Since the invasion, I have decided to go “full Ukrainian.” I’ve taught myself how to read & write their alphabet confidently. I can now speak Ukrainian at an elementary level. I am teaching my children as I learn so we can be fluent at home. My husband has tried teaching me Russian over the years (which is very similar to Ukrainian), and I’ve tried Rosetta Stone in the past so it wasn’t totally unfamiliar to me, but this time it just clicked- almost like it was unlocked from my DNA bank. I finally would be able to not only understand what they were saying to me, but respond too. I’m so proud of myself.
In addition to all of that, I am learning how to cook Ukrainian foods so that I will be able to pass recipes down to my children to continue embracing our culture for generations to come.

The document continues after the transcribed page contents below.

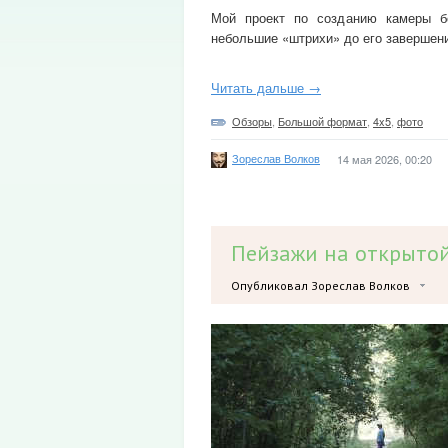
Мой проект по созданию камеры б
небольшие «штрихи» до его завершен
Читать дальше →
Обзоры
,
Большой формат
,
4x5
,
фото
Зореслав Волков
14 мая 2026, 00:20
Пейзажи на открытой
Опубликовал Зореслав Волков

Today we made Syrniki & it turned out REALLY yummy so I decided to share it here.
Gather your ingredients.
- 2 16oz containers cottage cheese (farmers cheese if possible)
- 2 eggs
- 1 cup flour
- 4 tablespoons sugar
- 2 teaspoons baking soda
- 1/2 teaspoon salt
I have a large family & wanted to make sure that I had extra to send to my parents to try. If you have a small family; cut this in half, or make & use for breakfast prep/freezer breakfast meal for later.
Sasha hard at work mixing everything together in a big bowl.
Meanwhile, pour some oil of your choice on a skillet on the stove and let it heat up.
Wash your hands again. Leave them a little wet, but not dripping. Grab a smallish size amount of cheese mixture and form into a patty & place on stove. Wet hands again & repeat one by one. You’ll want to fry them until they are golden brown. DO NOT move them until you see the crust forming on the bottom & the top looks flat like pancake batter, no longer like cottage cheese (the cottage cheese will slop all over the pan if you flip too soon). Flipping is more difficult than with American pancakes.
Once both sides are golden brown, transfer to a place &…
I served these with peaches. I had planned on making cream to go with them as well, but got too overwhelmed with the flipping that I decided peaches were enough. Next time I will definitely make the cream ahead of time because it would be a very nice treat to go with them.
Now that I made them and know what to expect, I will feel more confident making them from here on out. I am excited to try them with various toppings, especially other fruits & jams. They are more savory than sweet, so the fruits bring a natural sweetness to them. They are really, really good though- the kids even said they were delicious!